Cross-compiling TensorFlow for the Raspberry Pi

raspberriesPhoto by oatsy40

I love the Raspberry Pi because it’s such a great platform for software to interact with the physical world. TensorFlow makes it possible to turn messy, chaotic sensor data from cameras and microphones into useful information, so running models on the Pi has enabled some fascinating applications, from predicting train times, sorting trash, helping robots see, and even avoiding traffic tickets!

It’s never been easy to get TensorFlow installed on a Pi though. I had created a makefile script that let you build the C++ part from scratch, but it took several hours to complete and didn’t support Python. Sam Abrahams, an external contributor, did an amazing job maintaining a Python pip wheel for major releases, but building it required you to add swap space on a USB device for your Pi, and took even longer to compile than the makefile approach. Snips managed to get TensorFlow cross-compiling for Rust, but it wasn’t clear how to apply this to other languages.

Plenty of people on the team are Pi enthusiasts, and happily Eugene Brevdo dived in to investigate how we could improve the situation.
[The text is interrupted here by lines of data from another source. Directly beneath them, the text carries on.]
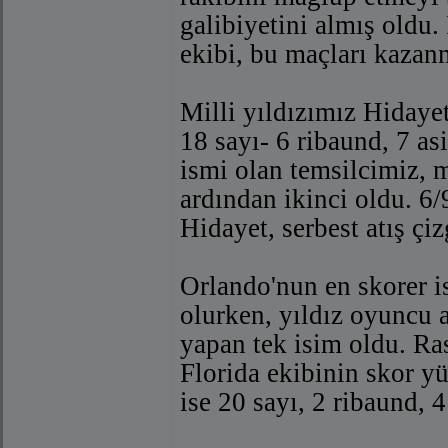
galibiyetini almış oldu
ekibi, bu maçları kazan
Milli yıldızımız Hidaye
18 sayı- 6 ribaund, 7 as
ismi olan temsilcimiz, 
ardından ikinci oldu. 6/
Hidayet, serbest atış çiz
Orlando'nun en skorer 
olurken, yıldız oyuncu 
yapan tek isim oldu. Ras
Florida ekibinin skor y
ise 20 sayı, 2 ribaund, 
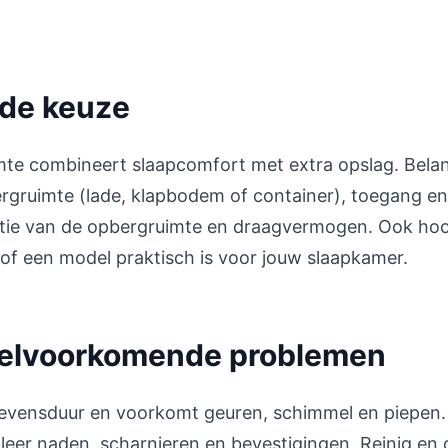
 de keuze
te combineert slaapcomfort met extra opslag. Belan
rgruimte (lade, klapbodem of container), toegang en
ilatie van de opbergruimte en draagvermogen. Ook ho
 of een model praktisch is voor jouw slaapkamer.
elvoorkomende problemen
evensduur en voorkomt geuren, schimmel en piepen.
oleer naden, scharnieren en bevestigingen. Reinig en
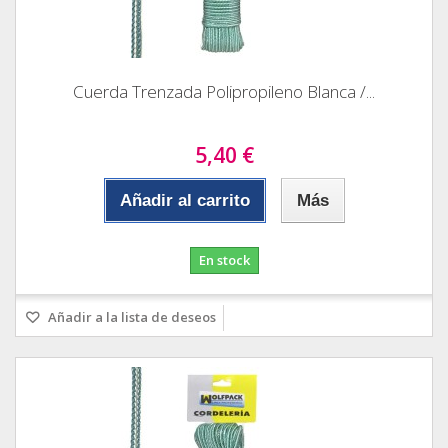
Cuerda Trenzada Polipropileno Blanca /...
5,40 €
Añadir al carrito
Más
En stock
Añadir a la lista de deseos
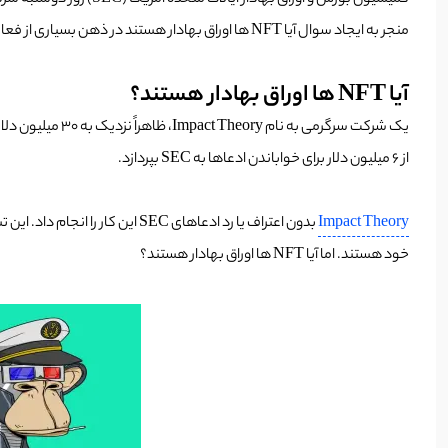
منجر به ایجاد سوال آیا NFT ها اوراق بهادار هستند در ذهن بسیاری از فعالان شده است.
آیا NFT ها اوراق بهادار هستند؟
از 6 میلیون دلار برای خواباندن ادعاها به SEC بپردازد.
Impact Theory
خود هستند. اما آیا NFT ها اوراق بهادار هستند؟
We knew we wanted to have something that could be run as part of TensorFlow’s Jenkins continuous integration system, which meant building a completely automatic solution that would run with no user intervention. Since having a Pi plugged into a machine to run something like the makefile build would be hard to maintain, we did try using a hosted server from Mythic Beasts. Eugene got the makefile built going after a few hiccups, but the Python version required more RAM than was available, and we couldn’t plug in a USB drive remotely!

Cross compiling, building on an x86 Linux machine but targeting the Pi, looked a lot more maintainable, but also more complex. Thankfully we had the Snips example to give us some pointers, a kindly stranger had provided a solution to a crash that blocked me last time I tried it, and Eugene managed to get an initial version working.
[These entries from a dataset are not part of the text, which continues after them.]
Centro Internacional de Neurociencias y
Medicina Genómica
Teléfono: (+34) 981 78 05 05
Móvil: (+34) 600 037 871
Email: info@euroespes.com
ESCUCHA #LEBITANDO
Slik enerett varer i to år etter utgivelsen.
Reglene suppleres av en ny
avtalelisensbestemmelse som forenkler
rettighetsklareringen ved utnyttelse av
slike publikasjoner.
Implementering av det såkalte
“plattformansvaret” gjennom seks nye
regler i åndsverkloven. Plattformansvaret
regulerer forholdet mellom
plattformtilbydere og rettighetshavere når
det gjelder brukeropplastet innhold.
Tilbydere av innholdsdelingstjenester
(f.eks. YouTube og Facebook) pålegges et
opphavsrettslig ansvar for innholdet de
I was able to take his work, abstract it into a Docker container for full reproducibility, and now we have nightly builds running as part of our main Jenkins project. If you just want to try it out for Python 2.7, run:

sudo apt-get install libblas-dev liblapack-dev python-dev \
libatlas-base-dev gfortran python-setuptools
sudo ​pip2 install \
http://ci.tensorflow.org/view/Nightly/job/nightly-pi/lastSuccessfulBuild/artifact/output-artifacts/tensorflow-1.4.0-cp27-none-any.whl

This can take quite a while to complete, largely because it looks like the SciPy compilation is extremely slow. Once it’s done, you’ll be able to run TensorFlow in Python 2. If you get an error about the .whl file not being found at that URL, the version number may have changed. To find the correct name, go to  http://ci.tensorflow.org/view/Nightly/job/nightly-pi/lastSuccessfulBuild/artifact/output-artifacts/ and you should see the new version listed.
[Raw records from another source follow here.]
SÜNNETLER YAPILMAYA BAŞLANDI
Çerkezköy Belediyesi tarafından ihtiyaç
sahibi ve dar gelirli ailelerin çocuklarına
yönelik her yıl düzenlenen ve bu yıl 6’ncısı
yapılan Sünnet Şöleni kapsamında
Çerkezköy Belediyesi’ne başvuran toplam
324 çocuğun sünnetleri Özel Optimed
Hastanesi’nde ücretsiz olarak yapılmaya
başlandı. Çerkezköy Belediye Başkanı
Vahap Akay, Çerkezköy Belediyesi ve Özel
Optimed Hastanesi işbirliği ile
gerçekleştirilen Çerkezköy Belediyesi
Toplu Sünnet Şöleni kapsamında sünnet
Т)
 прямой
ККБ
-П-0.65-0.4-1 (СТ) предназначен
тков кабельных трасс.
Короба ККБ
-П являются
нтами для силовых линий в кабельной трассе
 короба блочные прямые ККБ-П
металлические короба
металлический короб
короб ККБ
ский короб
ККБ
For Python 3.4 support, you’ll need to use a different wheel and pip instead of pip2, like this:

sudo apt-get install libblas-dev liblapack-dev python-dev \
 libatlas-base-dev gfortran python-setuptools
sudo ​pip install \
 http://ci.tensorflow.org/view/Nightly/job/nightly-pi-python3/lastSuccessfulBuild/artifact/output-artifacts/tensorflow-1.4.0-cp34-none-any.whl

If you’re running Python 3.5, you can use the same wheel but with a slight change to the file name, since that encodes the version. You will see a couple of warnings every time you import tensorflow, but it should work correctly.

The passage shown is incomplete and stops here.